We may not need a lidar once the technology matures but at this stage it is a pretty important redundant system.

4 comments

> So the main problem is not just building the 3d models

That's not relevant when discussing which technology to use to build the 3d models. Everything you said is accurate until the last few sentences. Lidar provide the same information (line of sight depth) as stereo cameras, just in a different way. The person you're responding to is talking about depth from stereo, not cognition.

> Lidar provide the same information (line of sight depth) as stereo cameras, just in a different way.

This is incorrect, the amount of parallax you need to get the same kind of accurate depth using camera is infeasible. Velodynes other common lidar now gets you points accurate at 150m+. Cameras can't do that, and if you use nets to guess you'll still make mistakes.

> The person you're responding to is talking about depth from stereo, not cognition.

You miss the point; saying human 3D reconstruction works because of sensors without world context is naive. The response was trying to capture that; human perception systems utilize context / background knowledge extensively.

> the amount of parallax you need to get the same kind of accurate depth using camera is infeasible. Velodynes other common lidar now gets you points accurate at 150m+

I meant they both just provide line of sight depth.

The point being made by the first comment is that human eyeballs placed one inch apart are currently the gold standard for the actual looking part. So the right set of cameras is by definition sufficient for the looking part of driving. The cameras just have to replace eyes well enough. The brain replacement is farther down the chain.

From the OP:

> humans can build near perfect 3D representations of the world with 2D images stitched together with the parallax neural nets in our brain

This is a statement about cognition. And the response addresses this.

Your response:

> The person you're responding to is talking about depth from stereo, not cognition.

I think this is the disconnect. The person _is_ talking about cognition. OP makes a claim about how humans see, connected to how the human brain works. Response explains why camera-based image recognition right now is a lot worse than your eyes (a big piece of the answer is your brain).

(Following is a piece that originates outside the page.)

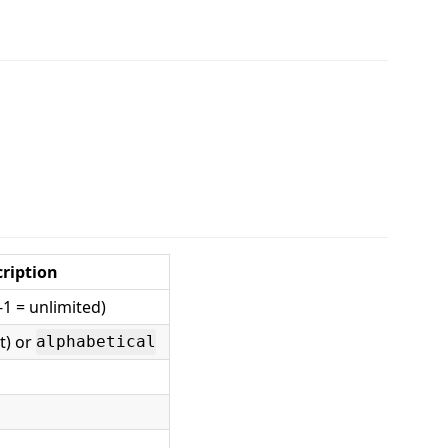
ription
-1 = unlimited)
st) or
alphabetical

> The cameras just have to replace eye well enough

So yes this is nice in theory. But I also get the sense most people don't realize just how large the chasm is today between cameras and human eyes. They don't "just provide line of sight depth." Dynamic range, field of view, reliability even under conditions like high heat -- there are many other dimensions where they just aren't analogous yet.

> The first thing we need to remember is the self driving doesn't work like our brain. If they do then we don't need to train them with billions of images.

I had always assumed that the first few years of infancy was effectively a period of training a neural net (the brain) against a continuous series of images (everything seen).

Where is the bike example from? All these instances of recognition error are meaningless when they don’t come from actual production systems by auto makers. They don’t just slap OpenCV into a car.
Having a redundant system is the key here.

Also provides a reliable source of data, if humans have a LiDAR in their system then we would use it to improve our decisions.

I don’t see why we should limit the AV.